SOUTH HADLEY — This year’s special Town Meeting will take place on Wednesday, Nov. 13 at 6 p.m. at Pioneer Valley Performing Arts Charter School, located at 15 Mulligan Dr.
The warrant features 12 articles with the final seven articles dealing with bylaw amendments. The Select Board approved the warrant during its meeting and can be found at tinyurl.com/89c7symz.
The first four articles feature hearing reports, amend previous capital budgets and transferring funds to different accounts.
Article 5 is an unhitched trailer bylaw that prohibits unhitched trailers on public ways with several exemptions. The article will see if the town will vote to amend Chapter 179 by adding a new section.
The Traffic Review Committee discussed this article and if approved at Town Meeting, there would be eight exemptions to the bylaw and a new added subsection.
Article 6 would add a bylaw that deals with animal impoundment. South Hadley currently has no protocol to a impound a dog or animal and doesn’t have a pound to keep that animal.
The bylaw would allow the town to house the animal found without a license, an animal that acts as a nuisance or danger to residents or any animal that violated a bylaw by Select Board order.
Article 7 and 8 deals a nuisance bylaw amendment and enforcement. At May Town Meeting, a nuisance bylaw amendment that dealt with unreasonable noise, property maintenance and the enforcement of them.
It was tabled to next Town Meeting after a lengthy conversation.

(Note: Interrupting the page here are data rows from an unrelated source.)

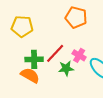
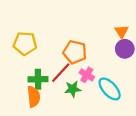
orange pentagon: (76, 17) -> (75, 52), moved
orange semicircle: (30, 75) -> (34, 97), turned 54

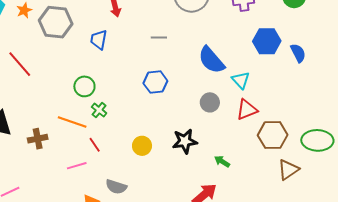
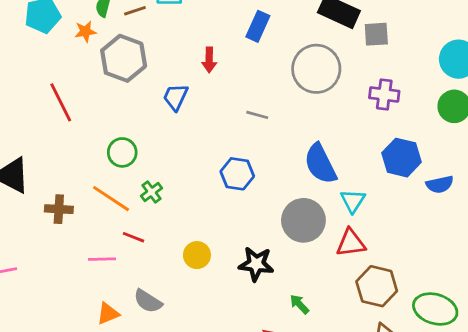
blue semicircle: (298, 53) -> (440, 184), turned 90
green circle: (84, 86) -> (122, 152), moved
gray circle: (210, 102) -> (303, 220), size x1.6
red line: (95, 145) -> (133, 237), turned -49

The Board of Health and Conservation Commission looked to eliminate section 179.4 of the town’s bylaws, stating that all property owners will be responsible to keep their property in a reasonable state of repair. Grass will be kept no higher than 6 inches; leaves, excessive grass clippings will be removed, composted or otherwise properly disposed of; damaged branches will be addressed; and other debris or litter will be eliminated from the property.
At the November special Town Meeting, Article 7 will look to eliminate section 179.4 and Article 8 will look for the approval to add the enforcement and fines for unreasonable noise.
Articles 9-12 were all proposed by the Planning Board and Select Board Chair Andrea Miles said the board has received “a bunch” of emails asking the Select Board to not include various zoning bylaws but said she was hesitant to do so because “that would be the Select Board suggesting that the Planning Board hadn’t been doing their job,” and “we have elected Town Meeting members and it is their job to vote on the articles.”
Article 9 is an amendment to Zoning Bylaw 255-31 Flexible Development and 255 Attachment 1 Use Regulations Schedule.
Based on the background, the Planning Board has been working on amendments to the 1995 Subdivision Regulations since July 2023.
The amendments have some implications on the Zoning Bylaw, specifically the Flexible Development Bylaw 255-31, which needs to be addressed before any changes to the Subdivision Regulations can be adopted by the Planning Board.
Flexible Development is a zoning tool that essentially creates a subdivision or other residential development with multiple dwellings with a portion of the site devoted to protected open space.
The proposed amendments to the Flexible Development Bylaw are needed to ensure consistency with the updated Subdivision Regulations, and to incentivize use of it as an alternative to a traditional subdivision which does not require any protection of open space.
The Planning Board stated that since adoption of the Flexible Development Bylaw in 2004, it has only been used three times and is therefore not an effective zoning tool for stimulating new residential development that has the added benefit of protecting open space.
Article 10 will see if the town will vote to adopt a new Zoning Bylaw Common Drive to regulate multi-family developments and developments with more than one building for dwelling purposes on a single parcel of land.
The intent of this bylaw is to remove regulation of non-subdivision roads from the Subdivision Regulations, and establish standards for their design, construction and maintenance separately within the Zoning Bylaw.
An example of a non-subdivision roadway, called a “common drive”, would be a roadway within a multifamily development such as a condominium complex.
Article 11 is to see if the town will vote to adopt a new Zoning Bylaw Common Open Space to provide consistent standards for the provision and maintenance of such wherever common open space is required as a component of a residential development within the Zoning Bylaw.
The intent of this bylaw is to create consistent standards for common open space for all sections of the Zoning Bylaw where such is required.
The proposed bylaw is essentially composed of all of the common open space standards that are being pulled out of the Flexible Development Bylaw.
Article 12 is to see if the town will vote to amend the Zoning Bylaw Chapter 255-47 multi-family and multiple dwellings by deleting subsection D. The proposed Zoning Bylaw package addresses numerous goals, objectives, and actions in the 2020 Master Plan.
Multiple public meetings and hearings have been hosted on these four bylaws before the proposed amendments were sent to the Select Board. Background information and discussion during past meetings and hearings will be available on the town website under Town Meeting warrant information.